VATICAN CITY, DEC 14, 2006 (VIS) - This morning in the Vatican, following their private meeting and after each had pronounced a public address, the Pope and His Beatitude Christodoulos, archbishop of Athens and of all Greece, signed a Joint Declaration in the presence of members of the archbishop's Greek delegation and of Catholic representatives.

Now thats what I call a Declaration. Look at those illuminated and calligraphied parchments.

"We, Benedict XVI, Pope and Bishop of Rome, and Christodoulos, Archbishop of Athens and of all Greece, in this sacred place of Rome, ... wish to live ever more intensely our mission to bear apostolic witness, to transmit the faith, ... and to announce the Good News of the birth of the Lord. ... It is also our joint responsibility to overcome, in love and truth, the multiple difficulties and painful experiences of the past."

"Our meeting in charity makes us more aware of our joint task: together to follow the arduous path of dialogue in truth in order to re-establish full communion of faith. ... Thus we obey a divine mandate ... and continue our commitment, ... following the example of the Apostles and demonstrating mutual love and a spirit of reconciliation."

"We recognize the important steps made in the dialogue of charity, and in the decisions of Vatican Council II concerning relations between us.

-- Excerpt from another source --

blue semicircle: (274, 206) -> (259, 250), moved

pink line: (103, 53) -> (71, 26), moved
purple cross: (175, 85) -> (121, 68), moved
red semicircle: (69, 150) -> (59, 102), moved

Moreover, we hope that bilateral theological dialogue will take advantage of these positive elements in order to formulate propositions acceptable to both sides, in a spirit of reconciliation."

"Together we affirm the need to persevere on the road of constructive theological dialogue because, despite the difficulties, this is one of the essential ways we have to re-establish the longed-for unity, ... and to reinforce the credibility of the Christian message in a period of enormous social upheaval and of great spiritual searching by many of our contemporaries, who are disquieted by growing globalization which at times even threatens the lives of human beings and their relationship with God and the world."

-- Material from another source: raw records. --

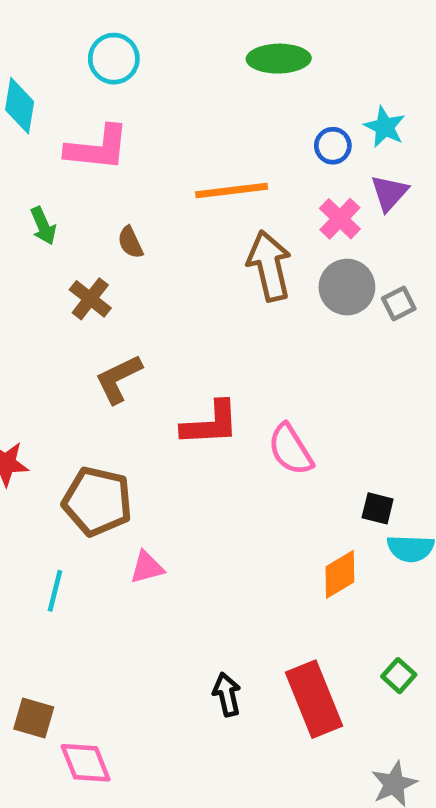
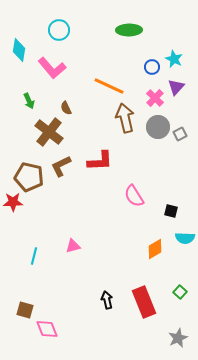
pink L-shape: (97, 148) -> (52, 68), turned 44
orange line: (232, 190) -> (109, 86), turned 32
brown cross: (90, 299) -> (49, 132), size x1.6
red L-shape: (210, 424) -> (100, 161), moved
brown pentagon: (97, 501) -> (29, 177), moved
black square: (378, 508) -> (171, 211), moved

"We solemnly renew our desire to announce the Gospel of Jesus Christ to the world, especially to new generations. ... This is very important in our societies where many schools of thought distance people from God and contribute nothing to the meaning of life."

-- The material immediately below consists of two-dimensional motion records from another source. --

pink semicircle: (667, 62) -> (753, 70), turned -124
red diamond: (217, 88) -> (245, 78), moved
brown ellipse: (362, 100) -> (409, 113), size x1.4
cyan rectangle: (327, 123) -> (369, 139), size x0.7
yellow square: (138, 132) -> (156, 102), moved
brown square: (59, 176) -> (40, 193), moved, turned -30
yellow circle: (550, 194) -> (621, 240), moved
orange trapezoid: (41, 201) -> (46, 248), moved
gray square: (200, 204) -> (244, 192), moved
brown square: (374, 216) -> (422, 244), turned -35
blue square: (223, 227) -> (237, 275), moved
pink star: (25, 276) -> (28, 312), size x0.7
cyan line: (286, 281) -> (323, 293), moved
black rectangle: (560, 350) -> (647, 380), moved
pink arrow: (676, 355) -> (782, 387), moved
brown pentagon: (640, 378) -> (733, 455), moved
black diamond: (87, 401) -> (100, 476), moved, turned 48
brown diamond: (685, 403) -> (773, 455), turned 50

"We believe that religions have a role to play to ensure the triumph of peace in the world, and that they must in no way be the focus for intolerance and violence. As Christian religious leaders, we exhort all religious leaders to maintain and reinforce inter-religious dialogue, and to work to create a society of peace and fraternity among individuals and peoples. This is one of the missions of religion."

The Pope and the Archbishop recognize the huge progress of science, but express concern at "experiments on human beings which do not respect the dignity or integrity of the person at all stages of existence, from conception to natural death." They also call for "more effective protection" of "the fundamental rights of human beings, founded on the dignity of man created in God's image."

"We trust in a fruitful collaboration," they continue, "to ensure that our contemporaries may rediscover the Christian roots of the European continent." This, they write, "will help them to experience and promote fundamental human and spiritual values for the good of people and of society itself."

Benedict XVI and His Beatitude Christodoulos invite wealthy nations to show solidarity towards less-developed countries. "It is likewise important," they write, "not to exploit the creation, which is the work of God, abusively." In this context, they call for "a reasoned and respectful care of creation, in order to administer it correctly, while maintaining solidarity, especially with people suffering hunger, and leaving future generations an earth that can truly be inhabited by everyone."

At the end of their declaration, the Holy Father and the Archbishop of Athens and of all Greece call upon the Lord "to grant all mankind the gift of peace, in the charity and unity of the human family."